Abstract

The design and evaluation of a basic end-effector prototype for automated citrus harvesting was studied. The concept can be easily incorporated into the design of an automated or a robotic citrus harvester. The concept is based on a unique canopy volume reduction approach that takes advantage of the significant flexibility associated with citrus trees. The method provides a temporary reduction in the tree canopy volume, creating space for the action of simple and potentially fast three-axis Cartesian manipulators. The action of the device also creates fruit alignment that can simplify fruit quality assessment and picking. The prototype included a remotely controlled electro-pneumatic powered clipper to cut fruit stems, two remotely controlled pneumatic cylinders, and two hydraulic powered forks to reduce the canopy volume and to guide the cutting device to a specific location inside the tree canopy. The prototype performance was assessed by the quantification of its fruit removal success rate and damage to fruit and tree canopy. The fruit location of three Valencia orange trees was entirely mapped, and the device was operated on a forklift to evaluate its performance.
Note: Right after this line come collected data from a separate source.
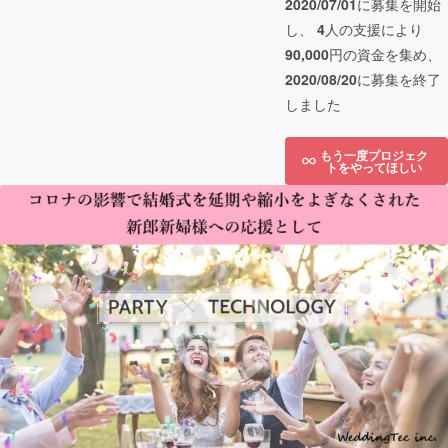
2020/07/01
に募集を開始
し、
4
人の支援により
90,000
円の資金を集め、
2020/08/20
に募集を終了
しました
もう一度プロジェク
トをやってほしい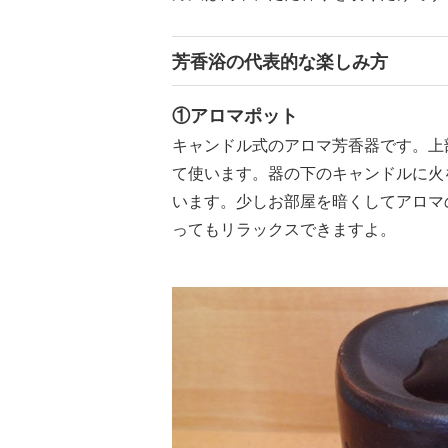
芳香浴の代表的な楽しみ方
①アロマポット
キャンドル式のアロマ芳香器です。上
て使います。器の下のキャンドルに火
います。少しお部屋を暗くしてアロマ
ってもリラックスできますよ。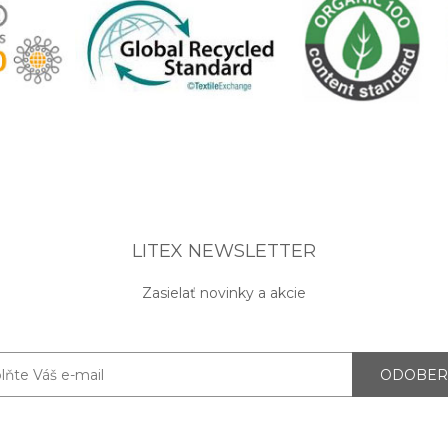
LITEX NEWSLETTER
Zasielať novinky a akcie
ODOBER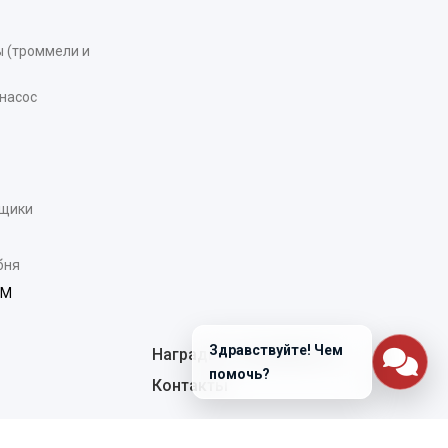
 (троммели и
насос
рщики
бня
AM
Здравствуйте! Чем
Награды и сертификаты
помочь?
Контакты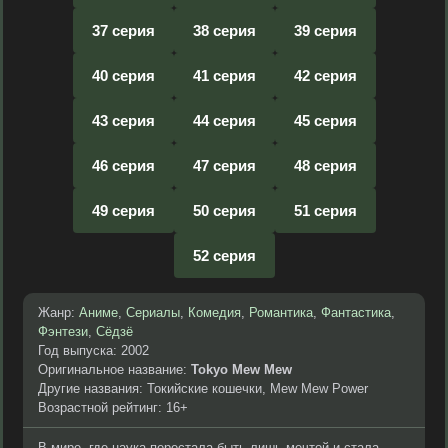
37 серия
38 серия
39 серия
40 серия
41 серия
42 серия
43 серия
44 серия
45 серия
46 серия
47 серия
48 серия
49 серия
50 серия
51 серия
52 серия
Жанр:
Аниме
,
Сериалы
,
Комедия
,
Романтика
,
Фантастика
,
Фэнтези
,
Сёдзё
Год выпуска: 2002
Оригинальное название:
Tokyo Mew Mew
Другие названия: Токийские кошечки, Mew Mew Power
Возрастной рейтинг: 16+
В мире, где наука перестала быть лишь мечтой и стала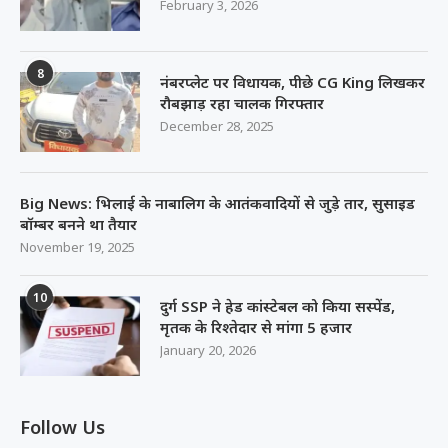
February 3, 2026
8
नंबरप्लेट पर विधायक, पीछे CG King लिखकर
रौबझाड़ रहा चालक गिरफ्तार
December 28, 2025
Big News: भिलाई के नाबालिग के आतंकवादियों से जुड़े तार, सुसाइड
बॉम्बर बनने था तैयार
November 19, 2025
10
दुर्ग SSP ने हेड कांस्टेबल को किया सस्पेंड,
मृतक के रिश्तेदार से मांगा 5 हजार
January 20, 2026
Follow Us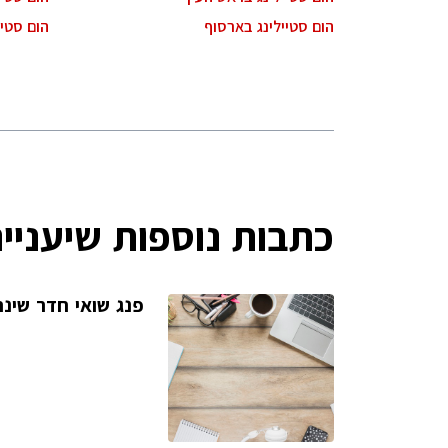
הום סטיילינג בארסוף
הום סטי
כתבות נוספות שיעניינ
פנג שואי חדר שינה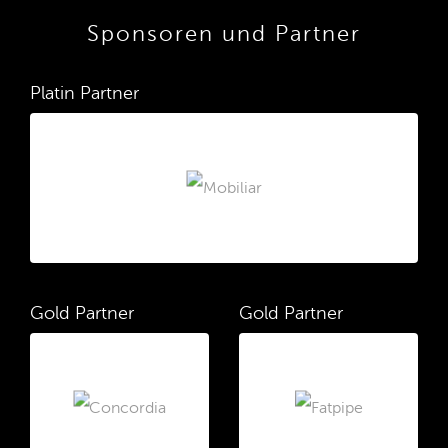
Sponsoren und Partner
Platin Partner
Gold Partner
Gold Partner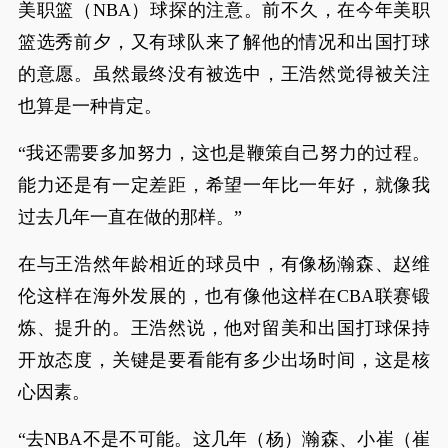
美职篮（NBA）球探的注意。前不久，在今年美职
篮选秀前夕，又有球队来了解他的情况和出国打球
的意愿。虽然最终没有被选中，王浩然觉得被关注
也算是一种肯定。
“我还需要多加努力，这也是鞭策自己努力的过程。
能力还是有一定差距，希望一年比一年好，就像我
过去几年一直在做的那样。”
在与王浩然年龄相近的球员中，有像杨瀚森、赵维
伦这样在海外发展的，也有像他这样在CBA联赛锻
炼、提升的。王浩然说，他对留美和出国打球保持
开放态度，关键是要看能有多少出场时间，这是核
心因素。
“去NBA不是不可能。这几年（杨）瀚森、小崔（崔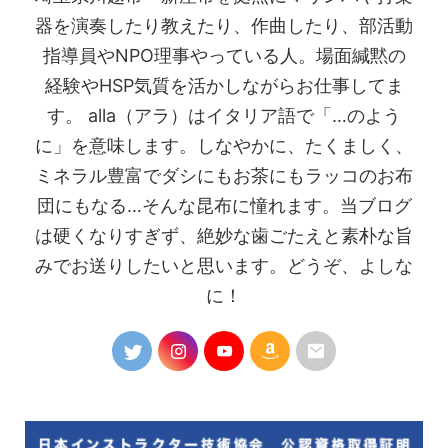
器を演奏したり教えたり、作曲したり、部活動
指導員やNPO理事やっている人。場面緘黙の
経験やHSP気質を活かしながらお仕事してま
す。 alla（アラ）はイタリア語で「…のよう
に」を意味します。しなやかに、たくましく、
ミネラル豊富でダシにもお茶にもラッコのお布
団にもなる…そんな昆布に憧れます。当ブログ
は硬くなりすぎず、絶妙な歯ごたえと素朴な旨
みでお送りしたいと思います。どうぞ、よしな
に！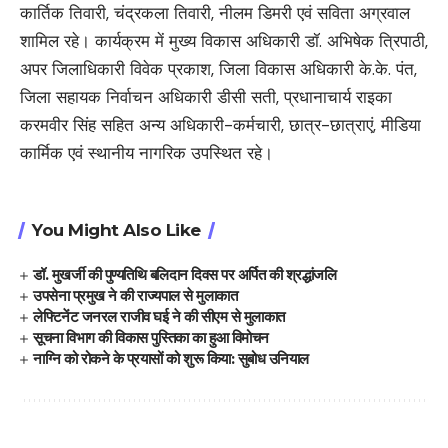
कार्तिक तिवारी, चंद्रकला तिवारी, नीलम डिमरी एवं सविता अग्रवाल
शामिल रहे। कार्यक्रम में मुख्य विकास अधिकारी डॉ. अभिषेक त्रिपाठी,
अपर जिलाधिकारी विवेक प्रकाश, जिला विकास अधिकारी के.के. पंत,
जिला सहायक निर्वाचन अधिकारी डीसी सती, प्रधानाचार्य राइका
करमवीर सिंह सहित अन्य अधिकारी-कर्मचारी, छात्र-छात्राएं, मीडिया
कार्मिक एवं स्थानीय नागरिक उपस्थित रहे।
You Might Also Like
डॉ. मुखर्जी की पुण्यतिथि बलिदान दिवस पर अर्पित की श्रद्धांजलि
उपसेना प्रमुख ने की राज्यपाल से मुलाकात
लेफ्टिनेंट जनरल राजीव घई ने की सीएम से मुलाकात
सूचना विभाग की विकास पुस्तिका का हुआ विमोचन
नाग्नि को रोकने के प्रयासों को शुरू किया: सुबोध उनियाल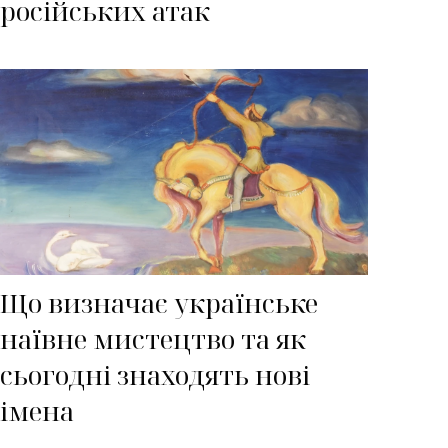
російських атак
Що визначає українське
наївне мистецтво та як
сьогодні знаходять нові
імена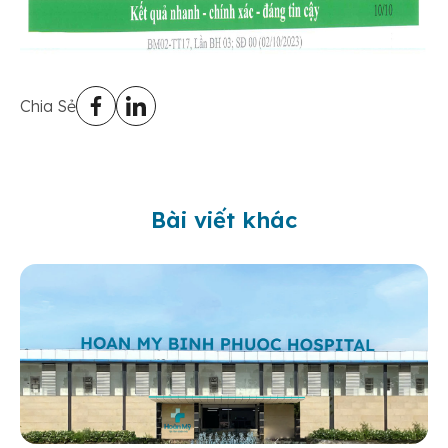
Chia Sẻ
Bài viết khác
Field trials were conducted in citrus groves located in Davis and Dinuba, California. This simple prototype end-effector successfully harvested an average of 84% of the fruit and caused no significant damage to harvested fruits during the harvest operations. The simple prototype end-effector, developed based on the canopy volume reduction technique, showed potential to reach significant citrus fruit removal. Based on these results, a future redesign of the system may improve the canopy penetration, increase successful removal rates, and maintain negligible fruit damage.